++++ RECORD EXTRACTS ++++

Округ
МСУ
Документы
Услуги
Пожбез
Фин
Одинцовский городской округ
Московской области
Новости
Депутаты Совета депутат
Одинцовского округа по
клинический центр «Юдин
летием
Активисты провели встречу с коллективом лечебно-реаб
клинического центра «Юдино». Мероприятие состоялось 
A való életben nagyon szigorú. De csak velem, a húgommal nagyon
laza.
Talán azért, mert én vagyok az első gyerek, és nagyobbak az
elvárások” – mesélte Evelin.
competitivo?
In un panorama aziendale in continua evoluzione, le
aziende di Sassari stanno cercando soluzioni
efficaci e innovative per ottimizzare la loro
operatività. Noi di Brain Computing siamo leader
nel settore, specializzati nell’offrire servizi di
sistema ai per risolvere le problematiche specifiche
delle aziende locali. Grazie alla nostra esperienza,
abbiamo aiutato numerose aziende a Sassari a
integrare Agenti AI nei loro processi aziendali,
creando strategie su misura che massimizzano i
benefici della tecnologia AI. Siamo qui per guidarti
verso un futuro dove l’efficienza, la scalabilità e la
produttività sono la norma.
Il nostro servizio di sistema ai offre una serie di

++++
++++ RECORD EXTRACTS ++++

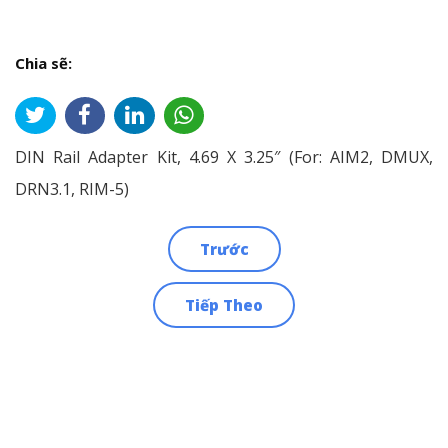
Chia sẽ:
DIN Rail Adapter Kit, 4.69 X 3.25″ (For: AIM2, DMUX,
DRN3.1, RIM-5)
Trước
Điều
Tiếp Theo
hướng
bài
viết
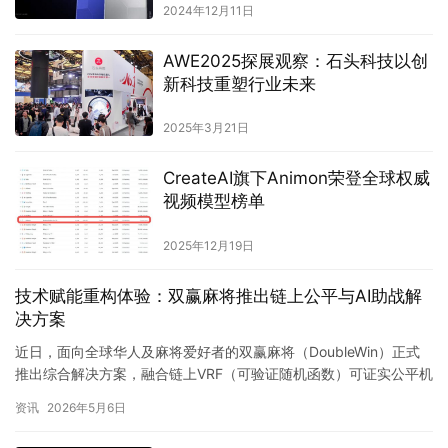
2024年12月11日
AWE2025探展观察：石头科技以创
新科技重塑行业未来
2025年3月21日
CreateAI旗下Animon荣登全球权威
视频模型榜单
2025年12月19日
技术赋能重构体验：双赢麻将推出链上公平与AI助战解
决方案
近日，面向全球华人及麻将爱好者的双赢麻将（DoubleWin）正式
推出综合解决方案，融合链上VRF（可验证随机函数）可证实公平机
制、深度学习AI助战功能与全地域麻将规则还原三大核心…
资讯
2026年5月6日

++++
++++ RECORD EXTRACTS ++++

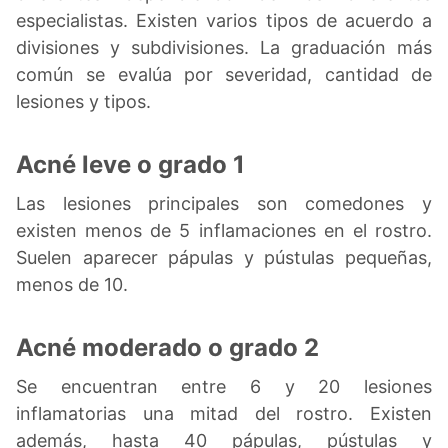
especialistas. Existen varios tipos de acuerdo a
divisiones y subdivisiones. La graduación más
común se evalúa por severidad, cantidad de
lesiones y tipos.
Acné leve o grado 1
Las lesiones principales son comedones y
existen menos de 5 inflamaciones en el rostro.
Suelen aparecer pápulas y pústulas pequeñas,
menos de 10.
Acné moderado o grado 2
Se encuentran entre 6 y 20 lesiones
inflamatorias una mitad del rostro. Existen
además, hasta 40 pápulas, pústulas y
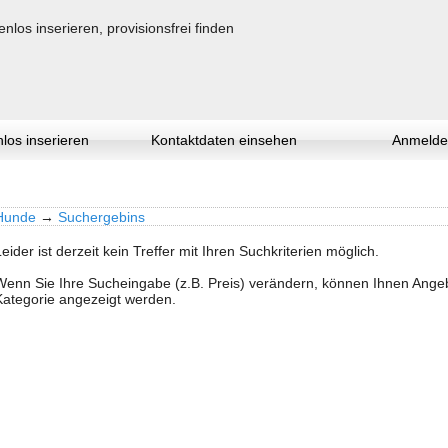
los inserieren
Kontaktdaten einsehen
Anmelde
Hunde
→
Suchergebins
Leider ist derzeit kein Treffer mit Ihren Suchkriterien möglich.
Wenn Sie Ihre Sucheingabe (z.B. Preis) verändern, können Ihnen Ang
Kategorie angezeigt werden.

++++

WORK TASK =>
Scanning the data above, copy out every line where "pústulas" is found.

ANSWER TO THIS EXERCISE =>
Suelen aparecer pápulas y pústulas pequeñas,
además, hasta 40 pápulas, pústulas y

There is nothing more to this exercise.